Gerechtigkeit – zwischen gesellschaftlicher und individueller Verantwortung
Bereits von Geburt an wird uns beigebracht, was richtig, was falsch und was gerecht ist. Wir alle haben ein implizites Verständnis, was Gerechtigkeit für uns bedeutet und ein sensibles Gespür dafür, wenn wir ungerecht behandelt werden – ob es der Lehrer war, der uns trotz unserer Bemühungen eine schlechte Note gab, die Schiedsrichterin, die parteiisch pfeift oder die Kollegin, die einfach befördert wird, ohne viel geleistet zu haben.

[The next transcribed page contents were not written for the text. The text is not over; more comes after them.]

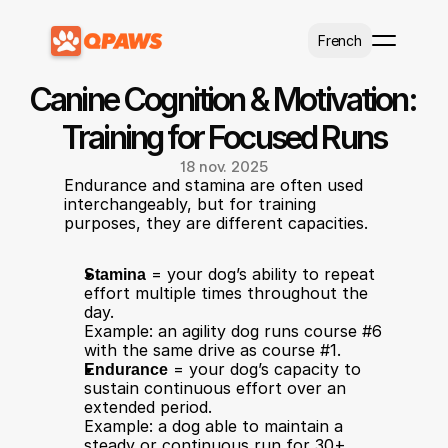
Select Language
French
Canine Cognition & Motivation: 
Training for Focused Runs
18 nov. 2025
Endurance and stamina are often used 
interchangeably, but for training 
purposes, they are different capacities.
Stamina
 = your dog’s ability to repeat 
effort multiple times throughout the 
day.
Example: an agility dog runs course #6 
with the same drive as course #1.
Endurance
 = your dog’s capacity to 
sustain continuous effort over an 
extended period.
Example: a dog able to maintain a 
steady or continuous run for 30+ 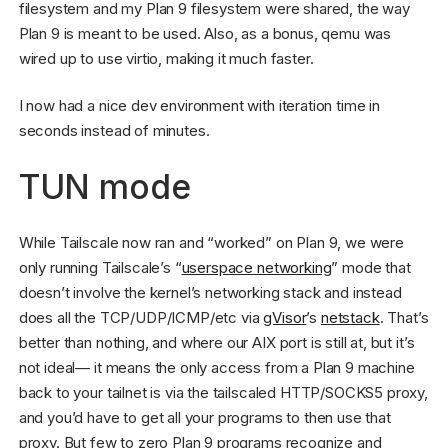
filesystem and my Plan 9 filesystem were shared, the way
Plan 9 is meant to be used. Also, as a bonus, qemu was
wired up to use virtio, making it much faster.
I now had a nice dev environment with iteration time in
seconds instead of minutes.
TUN mode
While Tailscale now ran and “worked” on Plan 9, we were
only running Tailscale’s “
userspace networking
” mode that
doesn’t involve the kernel’s networking stack and instead
does all the TCP/UDP/ICMP/etc via
gVisor
’s
netstack
. That’s
better than nothing, and where our AIX port is still at, but it’s
not ideal— it means the only access from a Plan 9 machine
back to your tailnet is via the tailscaled HTTP/SOCKS5 proxy,
and you’d have to get all your programs to then use that
proxy. But few to zero Plan 9 programs recognize and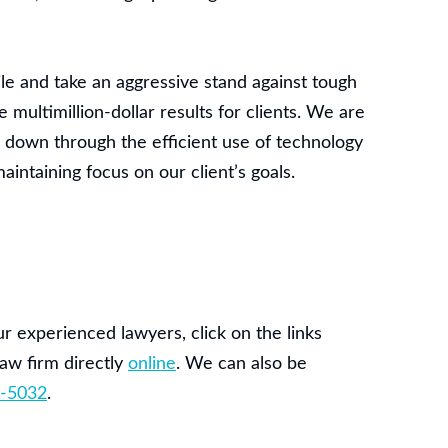
ile and take an aggressive stand against tough
multimillion-dollar results for clients. We are
s down through the efficient use of technology
ntaining focus on our client’s goals.
r experienced lawyers, click on the links
aw firm directly
online
. We can also be
-5032
.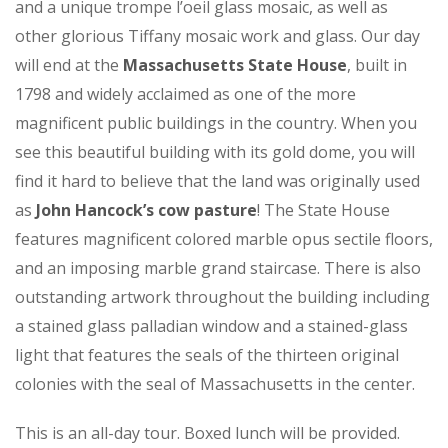
and a unique trompe l’oeil glass mosaic, as well as
other glorious Tiffany mosaic work and glass. Our day
will end at the
Massachusetts State House
, built in
1798 and widely acclaimed as one of the more
magnificent public buildings in the country. When you
see this beautiful building with its gold dome, you will
find it hard to believe that the land was originally used
as
John Hancock’s cow pasture
! The State House
features magnificent colored marble opus sectile floors,
and an imposing marble grand staircase. There is also
outstanding artwork throughout the building including
a stained glass palladian window and a stained-glass
light that features the seals of the thirteen original
colonies with the seal of Massachusetts in the center.
This is an all-day tour. Boxed lunch will be provided.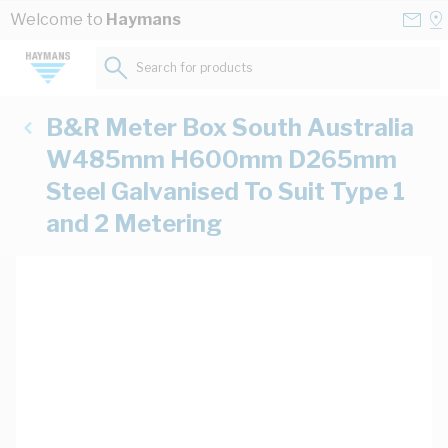
Skip to Content
Conta
Se
Welcome to
Haymans
Us
a
St
Search for products...
B&R Meter Box South Australia
W485mm H600mm D265mm
Steel Galvanised To Suit Type 1
and 2 Metering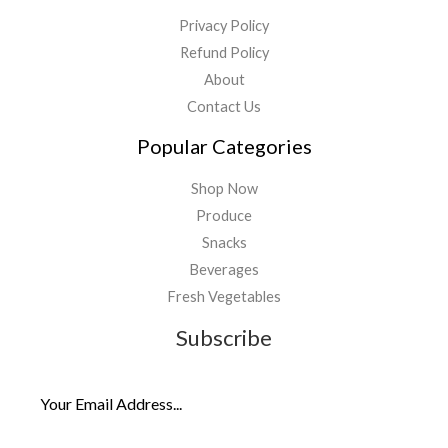
Privacy Policy
Refund Policy
About
Contact Us
Popular Categories
Shop Now
Produce
Snacks
Beverages
Fresh Vegetables
Subscribe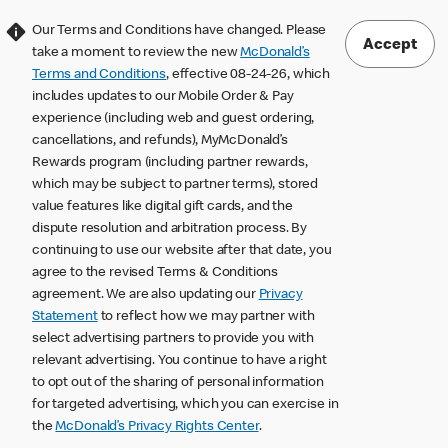
Our Terms and Conditions have changed. Please
Accept
take a moment to review the new
McDonald’s
Terms and Conditions
, effective 08-24-26, which
includes updates to our Mobile Order & Pay
experience (including web and guest ordering,
cancellations, and refunds), MyMcDonald’s
Rewards program (including partner rewards,
which may be subject to partner terms), stored
value features like digital gift cards, and the
dispute resolution and arbitration process. By
continuing to use our website after that date, you
agree to the revised Terms & Conditions
agreement. We are also updating our
Privacy
Statement
to reflect how we may partner with
select advertising partners to provide you with
relevant advertising. You continue to have a right
to opt out of the sharing of personal information
for targeted advertising, which you can exercise in
the
McDonald’s Privacy Rights Center
.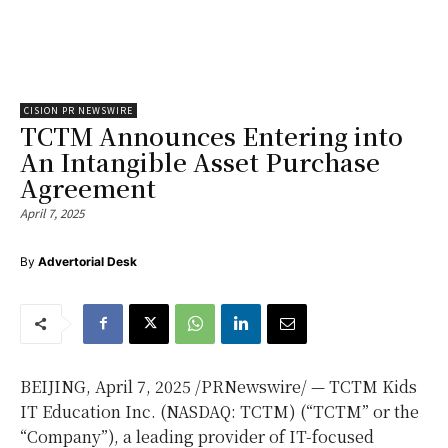
CISION PR NEWSWIRE
TCTM Announces Entering into
An Intangible Asset Purchase
Agreement
April 7, 2025
By
Advertorial Desk
BEIJING
,
April 7, 2025
/PRNewswire/ — TCTM Kids
IT Education Inc. (NASDAQ: TCTM) (“TCTM” or the
“Company”), a leading provider of IT-focused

Was verstehen wir unter Gerechtigkeit?
Gerechtigkeit – ein starker Wert. Doch was bedeutet er? Und gibt es überhaupt ein allgemein gültiges Verständnis von Gerechtigkeit? Nachgeschlagen im Duden erhält man folgende Definition: „das Gerechtsein; Prinzip eines staatlichen oder gesellschaftlichen Verhaltens, das jedem gleichermaßen sein Recht gewährt“ oder anders ausgedrückt „Gerechtigkeit heißt, dass es nach Abwägen aller Interessen und Wertvorstellungen zu einer fairen Verteilung von Gütern und Chancen innerhalb einer Gesellschaft kommt.“
Viele Vertreter*innen verschiedenster Disziplinen, ob Philosoph*innen, wie Platon und Aristoteles, Soziolog*innen, Politiker*innen oder Psycholog*innen blicken aus unterschiedlichen Richtungen auf Gerechtigkeit. Gerade durch diese Vielzahl an Perspektiven, mit der Gerechtigkeit betrachtet und „gemessen“ werden kann, ist ein allgemeines Verständnis von Gerechtigkeit schwer zu definieren. Wie das Wort Recht in GeRECHTigkeit bereits vermittelt, wird über Gesetze, Regeln, Normen (Ge-)Recht und Ordnung und dadurch Gerechtigkeit in unserer Gesellschaft angestrebt. Gleichzeitig wird so unser Zusammenleben organisiert. Das bedeutet: Das Streben nach Gerechtigkeit ermöglicht uns ein strukturiertes Miteinander in einer Gemeinschaft.
Gerechtigkeit betrifft alle menschlichen Beziehungen, in denen es um unterschiedliche Interessen, Ansprüche, Pflichten und Lebensrealitäten geht. Über die Anwendung von Recht, im Sinne gesetzlicher Normen hinaus, beinhaltet der Wert ebenfalls Prinzipien der Gleichbehandlung und Unparteilichkeit, der Ausgewogenheit des Interessenausgleichs sowie der ethisch-moralischen Begründung von Entscheidungen (z. B. Fortin, 2008). Doch wie geht das einher mit unserer ganz persönlichen Vorstellung von Gerechtigkeit? Was bedeutet Gerechtigkeit für unser (alltägliches) Leben und unsere Arbeit? Wie wird Leistung gerecht bewertet? Kann eine Organisation gerecht sein - im Sinne einer organisationalen Gerechtigkeit? Und ist gerechte Arbeit überhaupt möglich?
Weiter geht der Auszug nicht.